[Start of section]

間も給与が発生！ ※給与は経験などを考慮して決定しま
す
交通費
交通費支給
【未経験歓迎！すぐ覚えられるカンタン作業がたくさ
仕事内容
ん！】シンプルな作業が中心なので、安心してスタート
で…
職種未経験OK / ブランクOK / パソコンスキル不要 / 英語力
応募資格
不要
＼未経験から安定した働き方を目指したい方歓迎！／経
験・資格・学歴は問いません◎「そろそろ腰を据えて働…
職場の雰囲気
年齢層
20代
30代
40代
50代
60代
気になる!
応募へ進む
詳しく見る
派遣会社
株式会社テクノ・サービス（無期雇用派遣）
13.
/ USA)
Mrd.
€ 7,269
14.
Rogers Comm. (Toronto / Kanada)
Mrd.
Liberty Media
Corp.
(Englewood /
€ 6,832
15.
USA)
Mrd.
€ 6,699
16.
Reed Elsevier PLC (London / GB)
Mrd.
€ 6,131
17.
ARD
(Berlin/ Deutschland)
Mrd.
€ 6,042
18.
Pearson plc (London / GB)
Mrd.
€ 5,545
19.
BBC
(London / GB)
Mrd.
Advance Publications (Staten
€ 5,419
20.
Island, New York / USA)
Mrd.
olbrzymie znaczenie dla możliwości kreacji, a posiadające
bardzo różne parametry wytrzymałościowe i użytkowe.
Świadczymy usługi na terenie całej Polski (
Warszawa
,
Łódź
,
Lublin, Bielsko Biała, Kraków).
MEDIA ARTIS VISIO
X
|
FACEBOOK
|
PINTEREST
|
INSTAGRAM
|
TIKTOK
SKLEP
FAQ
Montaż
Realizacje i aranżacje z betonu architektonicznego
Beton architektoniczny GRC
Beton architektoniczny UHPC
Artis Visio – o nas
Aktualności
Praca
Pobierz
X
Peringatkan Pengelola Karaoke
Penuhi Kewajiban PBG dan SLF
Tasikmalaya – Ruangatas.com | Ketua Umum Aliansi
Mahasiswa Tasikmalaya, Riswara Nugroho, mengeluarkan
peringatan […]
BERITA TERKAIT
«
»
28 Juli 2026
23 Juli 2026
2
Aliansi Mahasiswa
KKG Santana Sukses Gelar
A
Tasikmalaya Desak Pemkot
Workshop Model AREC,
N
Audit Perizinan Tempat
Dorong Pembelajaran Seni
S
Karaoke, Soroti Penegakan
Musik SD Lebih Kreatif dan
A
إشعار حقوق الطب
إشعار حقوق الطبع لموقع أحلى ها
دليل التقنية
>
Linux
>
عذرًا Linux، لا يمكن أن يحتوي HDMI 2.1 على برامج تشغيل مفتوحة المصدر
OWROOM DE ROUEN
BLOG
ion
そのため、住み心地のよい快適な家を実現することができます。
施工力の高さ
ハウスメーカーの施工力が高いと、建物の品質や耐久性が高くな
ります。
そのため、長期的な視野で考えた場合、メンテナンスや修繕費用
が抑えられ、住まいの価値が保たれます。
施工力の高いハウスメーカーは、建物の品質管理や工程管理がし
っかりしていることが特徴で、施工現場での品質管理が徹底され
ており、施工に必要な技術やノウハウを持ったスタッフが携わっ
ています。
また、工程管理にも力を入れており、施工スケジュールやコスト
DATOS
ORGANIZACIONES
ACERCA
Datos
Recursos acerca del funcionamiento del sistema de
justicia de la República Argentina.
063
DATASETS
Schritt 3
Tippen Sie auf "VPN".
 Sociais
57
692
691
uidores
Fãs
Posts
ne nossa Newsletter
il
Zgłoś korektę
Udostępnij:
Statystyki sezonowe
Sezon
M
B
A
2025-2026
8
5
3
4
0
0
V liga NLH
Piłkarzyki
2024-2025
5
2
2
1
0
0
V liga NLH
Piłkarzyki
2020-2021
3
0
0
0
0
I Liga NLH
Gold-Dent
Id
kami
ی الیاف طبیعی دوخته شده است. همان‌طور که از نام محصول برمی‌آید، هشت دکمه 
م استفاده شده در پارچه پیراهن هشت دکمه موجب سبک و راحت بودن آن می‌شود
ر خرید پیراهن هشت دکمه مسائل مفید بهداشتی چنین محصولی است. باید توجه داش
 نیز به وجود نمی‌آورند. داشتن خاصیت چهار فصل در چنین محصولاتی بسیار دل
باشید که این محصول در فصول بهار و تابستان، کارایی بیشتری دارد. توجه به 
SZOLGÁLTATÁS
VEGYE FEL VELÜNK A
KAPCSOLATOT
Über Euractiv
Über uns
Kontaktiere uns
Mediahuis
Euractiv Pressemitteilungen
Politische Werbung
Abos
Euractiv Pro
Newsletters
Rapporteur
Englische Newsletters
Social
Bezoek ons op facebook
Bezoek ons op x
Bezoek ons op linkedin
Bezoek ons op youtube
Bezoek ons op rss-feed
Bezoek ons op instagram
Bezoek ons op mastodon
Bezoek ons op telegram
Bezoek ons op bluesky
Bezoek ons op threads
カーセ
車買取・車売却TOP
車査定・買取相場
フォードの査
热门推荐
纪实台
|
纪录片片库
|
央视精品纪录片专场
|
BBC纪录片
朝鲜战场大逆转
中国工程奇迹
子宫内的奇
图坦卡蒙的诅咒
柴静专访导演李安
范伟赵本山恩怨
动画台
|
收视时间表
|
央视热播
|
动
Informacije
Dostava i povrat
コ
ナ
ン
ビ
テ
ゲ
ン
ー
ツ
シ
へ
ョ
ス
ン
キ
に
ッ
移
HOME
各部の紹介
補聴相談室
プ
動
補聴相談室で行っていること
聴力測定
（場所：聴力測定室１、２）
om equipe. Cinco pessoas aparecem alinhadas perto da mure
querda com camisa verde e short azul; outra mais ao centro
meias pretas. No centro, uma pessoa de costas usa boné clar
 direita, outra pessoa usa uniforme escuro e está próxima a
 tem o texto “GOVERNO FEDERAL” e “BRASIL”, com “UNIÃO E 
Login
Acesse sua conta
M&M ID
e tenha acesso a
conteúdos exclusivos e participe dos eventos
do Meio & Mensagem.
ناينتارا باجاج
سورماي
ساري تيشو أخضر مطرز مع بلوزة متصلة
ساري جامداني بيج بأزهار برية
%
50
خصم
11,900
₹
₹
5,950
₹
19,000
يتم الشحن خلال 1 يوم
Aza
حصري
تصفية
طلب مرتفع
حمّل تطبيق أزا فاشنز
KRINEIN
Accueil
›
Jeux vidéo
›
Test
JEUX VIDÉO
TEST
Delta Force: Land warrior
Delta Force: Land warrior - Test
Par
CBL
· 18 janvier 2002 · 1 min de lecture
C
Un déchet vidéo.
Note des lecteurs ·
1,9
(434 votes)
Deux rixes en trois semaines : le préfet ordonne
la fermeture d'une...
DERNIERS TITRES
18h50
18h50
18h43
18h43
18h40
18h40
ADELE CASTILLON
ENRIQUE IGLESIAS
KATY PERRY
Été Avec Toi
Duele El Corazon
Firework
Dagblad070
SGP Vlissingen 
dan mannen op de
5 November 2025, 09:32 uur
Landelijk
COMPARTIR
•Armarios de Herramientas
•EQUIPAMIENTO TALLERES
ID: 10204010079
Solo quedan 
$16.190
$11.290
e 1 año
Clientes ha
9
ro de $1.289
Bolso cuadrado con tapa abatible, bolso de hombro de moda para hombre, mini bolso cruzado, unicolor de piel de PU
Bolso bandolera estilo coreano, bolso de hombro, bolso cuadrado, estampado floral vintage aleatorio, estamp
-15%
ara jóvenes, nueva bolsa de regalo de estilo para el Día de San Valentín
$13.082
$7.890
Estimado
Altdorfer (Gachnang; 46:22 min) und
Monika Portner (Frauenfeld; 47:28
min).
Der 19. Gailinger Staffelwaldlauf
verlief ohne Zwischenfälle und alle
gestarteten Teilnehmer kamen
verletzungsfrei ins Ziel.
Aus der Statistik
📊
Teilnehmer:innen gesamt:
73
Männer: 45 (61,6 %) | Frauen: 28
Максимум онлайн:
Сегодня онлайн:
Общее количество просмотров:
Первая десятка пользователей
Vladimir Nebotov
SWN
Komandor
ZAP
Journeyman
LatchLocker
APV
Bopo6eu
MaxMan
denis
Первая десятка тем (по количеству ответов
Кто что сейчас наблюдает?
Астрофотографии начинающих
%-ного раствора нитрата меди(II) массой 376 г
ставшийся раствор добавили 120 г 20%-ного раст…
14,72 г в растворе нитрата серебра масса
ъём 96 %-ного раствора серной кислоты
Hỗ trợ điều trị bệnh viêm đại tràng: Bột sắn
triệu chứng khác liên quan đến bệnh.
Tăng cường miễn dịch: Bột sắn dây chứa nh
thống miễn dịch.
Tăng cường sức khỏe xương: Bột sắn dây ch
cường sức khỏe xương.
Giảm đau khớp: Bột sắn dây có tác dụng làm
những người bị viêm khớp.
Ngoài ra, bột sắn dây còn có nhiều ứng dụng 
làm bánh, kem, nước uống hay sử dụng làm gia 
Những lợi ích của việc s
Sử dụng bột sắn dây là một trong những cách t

[End of section]

*ACTION ITEM*: Scan the data above. Return every line with "Linux" in it.

*WRITTEN SOLUTION*:
Linux
عذرًا Linux، لا يمكن أن يحتوي HDMI 2.1 على برامج تشغيل مفتوحة المصدر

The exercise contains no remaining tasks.